### TASK
Leave the pictures out and write out the rest of the listing word for word.

### RAW DATA
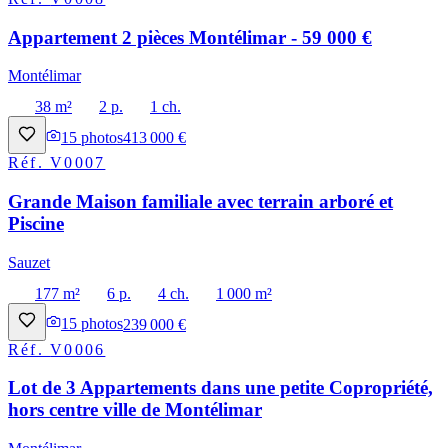
Appartement 2 pièces Montélimar - 59 000 €
Montélimar
38 m²
2 p.
1 ch.
15
photos
413 000 €
Réf.
V0007
Grande Maison familiale avec terrain arboré et
Piscine
Sauzet
177 m²
6 p.
4 ch.
1 000 m²
15
photos
239 000 €
Réf.
V0006
Lot de 3 Appartements dans une petite Copropriété,
hors centre ville de Montélimar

### TASK SOLUTION
Appartement 2 pièces Montélimar - 59 000 €
Montélimar
38 m²
2 p.
1 ch.
15
photos
413 000 €
Réf.
V0007
Grande Maison familiale avec terrain arboré et
Piscine
Sauzet
177 m²
6 p.
4 ch.
1 000 m²
15
photos
239 000 €
Réf.
V0006
Lot de 3 Appartements dans une petite Copropriété,
hors centre ville de Montélimar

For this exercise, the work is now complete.